# Nesting box help



## jennifer (May 14, 2013)

So my hens scratch the straw out and their eggs have tiny cracks. Not through buy visible... Can they be eatin still? Also is there a pad I can put in the box??


----------



## jennifer (May 14, 2013)

Bee help!!!!!


----------



## Itsacutefuzzball (Mar 16, 2013)

jennifer said:


> So my hens scratch the straw out and their eggs have tiny cracks. Not through buy visible... Can they be eatin still? Also is there a pad I can put in the box??


You can eat cracked eggs, and I wouldn't put a pad just more straw.
(Btw, I'm no Bee, but I know some stuff... )


----------



## jennifer (May 14, 2013)

Awesome! Thankyou.! I've been piling the straw in its like they scratch right to the bottom... I don't get it


----------



## jennifer (May 14, 2013)

Thanks fuzzball!!!


----------



## Itsacutefuzzball (Mar 16, 2013)

Your welcome!


----------



## LittleWings (Jul 15, 2013)

I eat cracked eggs also. 
I use an astro-turf type padding in the bottom of the nesting boxes.
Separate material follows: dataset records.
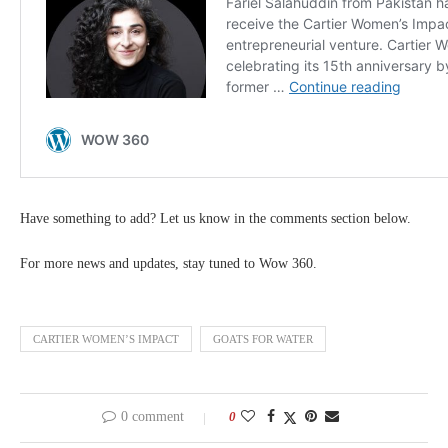
Have something to add? Let us know in the comments section below.
For more news and updates, stay tuned to Wow 360.
CARTIER WOMEN’S IMPACT
GOATS FOR WATER
0 comment
0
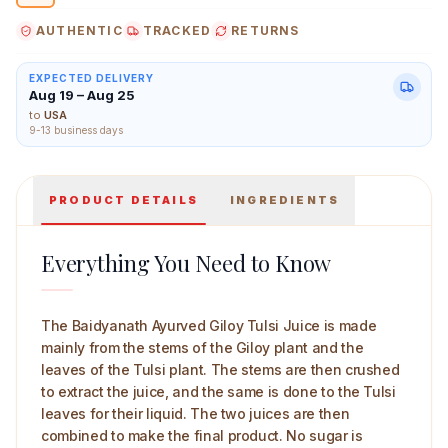
AUTHENTIC
TRACKED
RETURNS
EXPECTED DELIVERY
Aug 19 – Aug 25
Baidyanath Ayurved Giloy Tulsi Juice 1 L Main Image
to
USA
9-13 business days
PRODUCT DETAILS
INGREDIENTS
Everything You Need to Know
The Baidyanath Ayurved Giloy Tulsi Juice is made
mainly from the stems of the Giloy plant and the
leaves of the Tulsi plant. The stems are then crushed
to extract the juice, and the same is done to the Tulsi
leaves for their liquid. The two juices are then
combined to make the final product. No sugar is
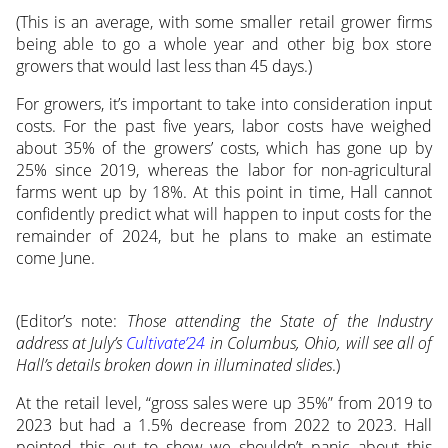
(This is an average, with some smaller retail grower firms
being able to go a whole year and other big box store
growers that would last less than 45 days.)
For growers, it’s important to take into consideration input
costs. For the past five years, labor costs have weighed
about 35% of the growers’ costs, which has gone up by
25% since 2019, whereas the labor for non-agricultural
farms went up by 18%. At this point in time, Hall cannot
confidently predict what will happen to input costs for the
remainder of 2024, but he plans to make an estimate
come June.
(Editor’s note:
Those attending the State of the Industry
address at July’s
Cultivate’24
in Columbus, Ohio, will see all of
Hall’s details broken down in illuminated slides
.)
At the retail level, “gross sales were up 35%” from 2019 to
2023 but had a 1.5% decrease from 2022 to 2023. Hall
pointed this out to show we shouldn’t panic about this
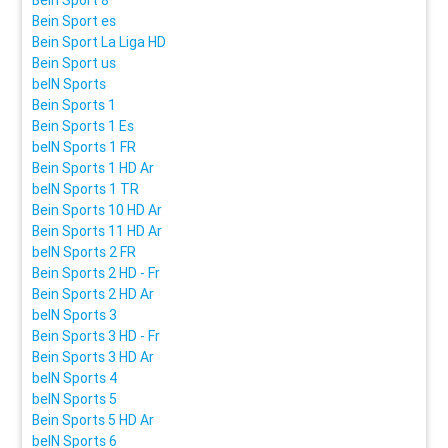
Bein Sport es
Bein Sport La Liga HD
Bein Sport us
beIN Sports
Bein Sports 1
Bein Sports 1 Es
beIN Sports 1 FR
Bein Sports 1 HD Ar
beIN Sports 1 TR
Bein Sports 10 HD Ar
Bein Sports 11 HD Ar
beIN Sports 2 FR
Bein Sports 2 HD - Fr
Bein Sports 2 HD Ar
beIN Sports 3
Bein Sports 3 HD - Fr
Bein Sports 3 HD Ar
beIN Sports 4
beIN Sports 5
Bein Sports 5 HD Ar
beIN Sports 6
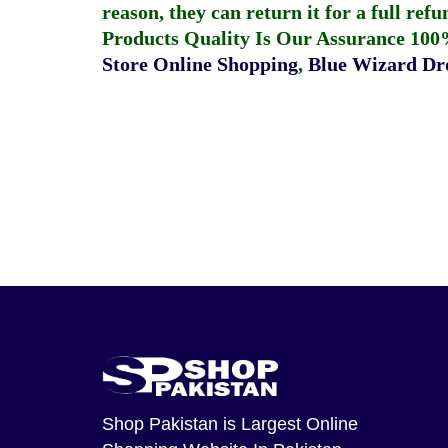
reason, they can return it for a full re
Products Quality Is Our Assurance 100
Store Online Shopping
,
Blue Wizard Dro
Shop Pakistan
is Largest Online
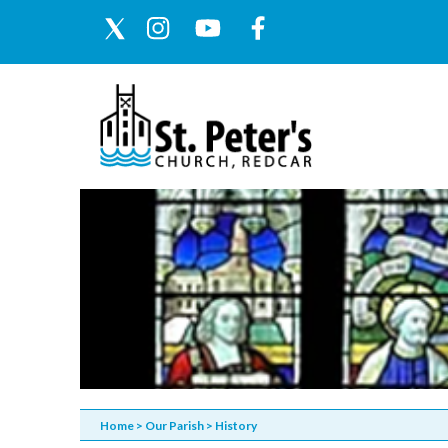
Home
>
Our Parish
>
History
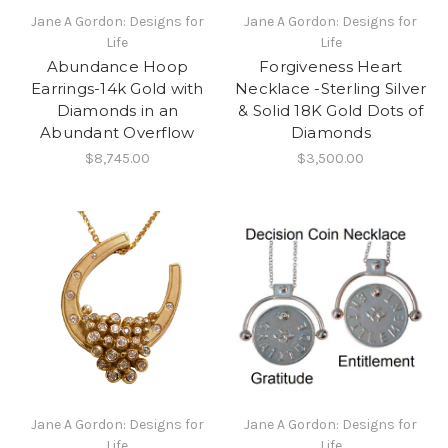
Jane A Gordon: Designs for
Jane A Gordon: Designs for
Life
Life
Abundance Hoop
Forgiveness Heart
Earrings-14k Gold with
Necklace -Sterling Silver
Diamonds in an
& Solid 18K Gold Dots of
Abundant Overflow
Diamonds
$8,745.00
$3,500.00
Jane A Gordon: Designs for
Jane A Gordon: Designs for
Life
Life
Mine scratch the shavings out too.


----------



## jennifer (May 14, 2013)

Good help!!!!


----------



## Bee (Jun 20, 2013)

This is a continual process with chickens as they form their desired nest shape when they lay. If the lip of the nesting box is deep enough the bedding shouldn't come out too much, just get displaced. 
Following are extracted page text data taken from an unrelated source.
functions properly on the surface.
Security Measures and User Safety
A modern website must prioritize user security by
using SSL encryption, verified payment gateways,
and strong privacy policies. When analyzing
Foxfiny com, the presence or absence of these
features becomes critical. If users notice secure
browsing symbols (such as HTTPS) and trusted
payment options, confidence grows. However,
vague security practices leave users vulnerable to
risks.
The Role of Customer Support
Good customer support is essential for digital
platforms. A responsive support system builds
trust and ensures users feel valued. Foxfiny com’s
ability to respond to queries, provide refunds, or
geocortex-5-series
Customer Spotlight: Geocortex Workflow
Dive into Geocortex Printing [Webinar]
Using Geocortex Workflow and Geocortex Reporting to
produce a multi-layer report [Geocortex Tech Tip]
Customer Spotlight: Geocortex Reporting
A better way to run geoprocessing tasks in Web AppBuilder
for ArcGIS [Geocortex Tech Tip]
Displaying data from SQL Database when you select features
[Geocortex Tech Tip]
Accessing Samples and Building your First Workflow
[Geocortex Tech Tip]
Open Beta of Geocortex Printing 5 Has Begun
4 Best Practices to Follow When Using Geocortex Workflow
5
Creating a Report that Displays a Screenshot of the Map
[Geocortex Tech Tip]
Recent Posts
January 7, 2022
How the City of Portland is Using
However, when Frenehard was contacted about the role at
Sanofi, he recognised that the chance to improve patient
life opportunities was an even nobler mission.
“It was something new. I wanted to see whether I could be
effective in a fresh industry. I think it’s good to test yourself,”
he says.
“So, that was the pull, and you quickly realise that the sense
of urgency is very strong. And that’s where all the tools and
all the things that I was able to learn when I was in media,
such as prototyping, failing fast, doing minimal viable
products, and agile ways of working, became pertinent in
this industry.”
It helps to use a mixture of bedding materials so that some are heavier, smaller and harder to displace, while some is grass like and something they like to fuss with and rearrange. I find, in general, that they fuss with the shavings less but the hay maintains a nesting bowl shape better than shavings, so I often use them both at once. 

If your eggs are cracking due to thin shells(which is normal at this time of year), it could be they are trying to cover or eat the egg residue so as to clean the nest, so keep checking the nest for such things and just remove those spots yourself so the hens won't have to do so. I check nesting material each time I gather eggs to remove any poop, egg debris, etc. so that my eggs remain cleaner and the nests are less disturbed by the hens.


----------



## camel934 (Sep 9, 2012)

I only use straw in my nesting boxes and they always seem to scratch it down to the wood and lay there, but I haven't had any issues with thin egg shells. In fact, my sister commented today on how thick the egg shells are.


----------



## Blazer917 (Jul 23, 2013)

We eat cracked eggs if they're just like surface cracks and didn't actually break through the inside. I don't find many cracked eggs anymore. I used to gets lots of broken ones when I used straw in the nests. They'd scratch it all out and lay on the wood, then all the chickens would seem to think that was the only nest they should use. So eggs got cracked. Well, I bought a bag of shavings from Tractor Supply and that solves the problem. They don't scratch the shavings out like they did the straw.


----------



## jennifer (May 14, 2013)

Thanks! I will try the mixture . I think the sides of the box are to short. I'm going to put a 2x2 in the front and see if that helps as well!


----------